Dans ce cadre, le fonds de solidarité avait déjà été prolongé pour les entreprises de ces secteurs et les artistes-auteurs, jusqu’au 31 décembre 2020.En outre, les critères d’attribution du fonds de solidarité ont  également été élargis à partir du 1er juin, compte tenu de leur situation spécifique.

Ainsi, sont éligibles les entreprises relevant de ces activités ayant jusqu’à 20 salariés et réalisant un chiffre d’affaires allant jusqu’à 2 millions d’euros. En outre, ces entreprises peuvent bénéficier du second volet du fonds de solidarité sans condition de refus d’un prêt bancaire.
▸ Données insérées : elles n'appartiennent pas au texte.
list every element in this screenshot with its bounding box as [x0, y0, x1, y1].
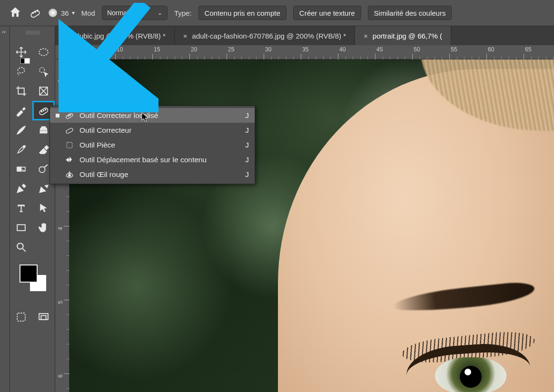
close-icon[interactable]: × — [183, 32, 188, 40]
panel-collapse-strip[interactable]: ‹‹ — [0, 26, 10, 392]
gradient-tool[interactable] — [10, 159, 32, 179]
svg-point-2 — [35, 11, 36, 12]
current-tool-icon — [29, 6, 42, 20]
type-tool[interactable] — [10, 198, 32, 218]
svg-rect-19 — [41, 315, 46, 319]
svg-rect-15 — [17, 225, 25, 231]
edit-toolbar-button[interactable] — [10, 307, 32, 327]
quick-select-tool[interactable] — [32, 62, 55, 81]
collapse-chevrons-icon: ‹‹ — [2, 29, 6, 35]
chevron-down-icon[interactable]: ▾ — [72, 10, 75, 16]
home-icon[interactable] — [9, 6, 22, 20]
type-label: Type: — [174, 9, 192, 17]
close-icon[interactable]: × — [64, 32, 68, 40]
foreground-color-swatch[interactable] — [20, 265, 38, 283]
color-swatches[interactable] — [20, 265, 48, 293]
pen-tool[interactable] — [10, 179, 32, 198]
flyout-label: Outil Correcteur — [79, 126, 236, 135]
mode-value: Normal — [107, 9, 129, 17]
flyout-label: Outil Déplacement basé sur le contenu — [79, 156, 236, 164]
flyout-spot-healing[interactable]: Outil Correcteur localisé J — [50, 108, 255, 123]
patch-icon — [64, 140, 75, 150]
options-bar: 36 ▾ Mod Normal ⌄ Type: Contenu pris en … — [0, 0, 554, 26]
brush-size-value: 36 — [61, 9, 69, 17]
default-colors-icon[interactable] — [20, 58, 30, 65]
svg-rect-13 — [17, 167, 21, 171]
svg-point-14 — [39, 167, 45, 173]
mode-select[interactable]: Normal ⌄ — [102, 6, 168, 20]
rectangle-tool[interactable] — [10, 218, 32, 237]
tab-label: portrait.jpg @ 66,7% ( — [373, 32, 442, 40]
svg-rect-17 — [17, 313, 25, 321]
flyout-healing[interactable]: Outil Correcteur J — [50, 123, 255, 137]
flyout-shortcut: J — [240, 111, 249, 120]
mode-label: Mod — [81, 9, 95, 17]
type-btn-content-aware[interactable]: Contenu pris en compte — [198, 6, 287, 20]
toolbox — [10, 26, 55, 392]
flyout-content-aware-move[interactable]: Outil Déplacement basé sur le contenu J — [50, 152, 255, 167]
toolbox-grip-icon[interactable] — [10, 31, 55, 39]
brush-tool[interactable] — [10, 120, 32, 140]
svg-point-11 — [23, 146, 25, 147]
path-select-tool[interactable] — [32, 198, 55, 218]
history-brush-tool[interactable] — [10, 140, 32, 159]
svg-point-22 — [69, 115, 70, 116]
tab-label: adult-cap-fashion-670786.jpg @ 200% (RVB… — [192, 32, 346, 40]
flyout-shortcut: J — [240, 156, 249, 164]
empty — [32, 237, 55, 257]
flyout-red-eye[interactable]: Outil Œil rouge J — [50, 167, 255, 182]
close-icon[interactable]: × — [364, 32, 368, 40]
svg-point-8 — [41, 111, 42, 112]
flyout-label: Outil Œil rouge — [79, 170, 236, 179]
tab-portrait[interactable]: × portrait.jpg @ 66,7% ( — [355, 26, 451, 45]
type-btn-proximity[interactable]: Similarité des couleurs — [368, 6, 452, 20]
tool-flyout-menu: Outil Correcteur localisé J Outil Correc… — [49, 106, 255, 184]
bandaid-icon — [64, 125, 75, 136]
flyout-shortcut: J — [240, 141, 249, 149]
svg-point-9 — [43, 110, 44, 111]
svg-point-4 — [39, 49, 48, 56]
svg-point-10 — [45, 109, 46, 110]
content-move-icon — [64, 155, 75, 165]
flyout-label: Outil Pièce — [79, 141, 236, 149]
screen-mode-button[interactable] — [32, 307, 55, 327]
flyout-shortcut: J — [240, 126, 249, 135]
flyout-patch[interactable]: Outil Pièce J — [50, 137, 255, 152]
svg-point-3 — [37, 10, 38, 11]
document-tabs: × Clubic.jpg @ 200% (RVB/8) * × adult-ca… — [55, 26, 554, 45]
eyedropper-tool[interactable] — [10, 101, 32, 120]
crop-tool[interactable] — [10, 81, 32, 101]
tab-clubic[interactable]: × Clubic.jpg @ 200% (RVB/8) * — [55, 26, 175, 45]
zoom-tool[interactable] — [10, 237, 32, 257]
brush-preview[interactable]: 36 ▾ — [49, 9, 75, 17]
svg-point-27 — [69, 174, 70, 176]
svg-rect-25 — [67, 142, 72, 148]
svg-point-16 — [17, 243, 23, 249]
redeye-icon — [64, 169, 75, 180]
tab-adult-cap[interactable]: × adult-cap-fashion-670786.jpg @ 200% (R… — [175, 26, 355, 45]
svg-rect-24 — [66, 127, 73, 134]
svg-point-1 — [32, 12, 33, 13]
svg-point-21 — [68, 116, 69, 117]
image-eye — [406, 345, 530, 392]
flyout-shortcut: J — [240, 170, 249, 179]
selected-dot-icon — [56, 114, 59, 118]
brush-dot-icon — [49, 9, 57, 17]
flyout-label: Outil Correcteur localisé — [79, 111, 236, 120]
bandaid-dots-icon — [64, 110, 75, 121]
marquee-tool[interactable] — [32, 42, 55, 62]
svg-point-5 — [40, 68, 44, 72]
chevron-down-icon: ⌄ — [158, 10, 162, 16]
frame-tool[interactable] — [32, 81, 55, 101]
tab-label: Clubic.jpg @ 200% (RVB/8) * — [73, 32, 166, 40]
type-btn-create-texture[interactable]: Créer une texture — [293, 6, 361, 20]
hand-tool[interactable] — [32, 218, 55, 237]
ruler-horizontal[interactable]: 5101520253035404550556065 — [55, 45, 554, 59]
svg-point-23 — [70, 114, 71, 115]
De plus, les aides versées dans le cadre du deuxième volet du fonds peuvent aller jusqu’à 10 000 euros.

En outre, les entreprises de ces secteurs, quelle que soit leur taille, pourront continuer à bénéficier d’une prise en charge à 100 % de l’indemnité d’activité partielle pour les heures non travaillées jusqu’en septembre. Pour mémoire, pour les autres secteurs d’activité, depuis le 1er juin, les heures chômées au titre de l’activité partielle sont prises en charge à 85 % par l’État.

De plus, les TPE (moins de 10 salariés) et les PME (moins de 250 salariés) relevant de ces secteurs bénéficieront d’une exonération de cotisations patronales acquittées ou reportées durant les mois de mars à juin 2020 (au titre des périodes d’emploi de février à mai). Les artistes-auteurs auront droit à une réduction forfaitaire de cotisations sociales d’un montant variable calculé en fonction de leurs revenus 2019.

En outre, une aide au paiement des cotisations et contributions sociales égale à 20 % de la masse salariale bénéficiant de l’exonération est mise en place.

De plus, les travailleurs indépendants et non-salariés agricoles appartenant à ces secteurs d’activité, quant à eux, peuvent bénéficier d’une réduction forfaitaire de cotisations égale à l’équivalent de 4 mois des cotisations dues en moyenne dans ces secteurs en 2019.

Pour mémoire, toutes les autres entreprises pourront bénéficier, selon leur situation, de mesures exceptionnelles d’exonération de cotisations, de remise ou d’apurement des dettes sociales :

– Les TPE des secteurs pour lesquels l’accueil du public a été interrompu jusqu’au 11 mai du fait des mesures sanitaires prises pendant le confinement bénéficieront d’une exonération calculée sur les cotisations patronales dues de mars à mai 2020 (au titre des périodes d’emploi de février à avril). Ces TPE pourront également avoir recours à l’aide égale à 20 % de la masse salariale versée sur ces trois mois.

Les travailleurs indépendants de ces mêmes secteurs bénéficieront d’une réduction forfaitaire de cotisations égale à l’équivalent de 3 mois des cotisations dues en moyenne dans ces secteurs en 2019.

– Pour toutes les entreprises, des plans d’apurement seront proposés par les organismes de recouvrement. Dans le cadre de ces plans, les entreprises de moins de 50 salariés ayant subi une diminution de leur chiffre d’affaires d’au moins 50 % qui ne relèvent pas des secteurs bénéficiant des exonérations, pourront demander à bénéficier d’un dispositif exceptionnel de remise d’une partie des dettes constituées pendant la crise. Les demandes donneront lieu à une décision au vu de la situation individuelle de chaque entreprise.

À noter. Sur le plan fiscal, le gouvernement échangera avec les collectivités territoriales sur les modalités de report de la cotisation foncière des entreprises (CFE) et d’exonération de la part forfaitaire de la taxe de séjour au titre de l’année 2020.

Par ailleurs, on peut noter que le gouvernement a pris une ordonnance n° 2020-740 le 17 juin 2020 permettant l’octroi d’avances en compte courant aux entreprises en difficulté par les organismes de placement collectif de capital investissement et les sociétés de capital-risque.

Cette ordonnance permet de déroger aux plafonds prévus par le Code monétaire et financier. L’ordonnance prévoit des dérogations temporaires aux plafonds pour les fonds communs de placement à risques (FCPR), les fonds professionnels de capital investissement (FCPI), les sociétés de capital-risque (SCR).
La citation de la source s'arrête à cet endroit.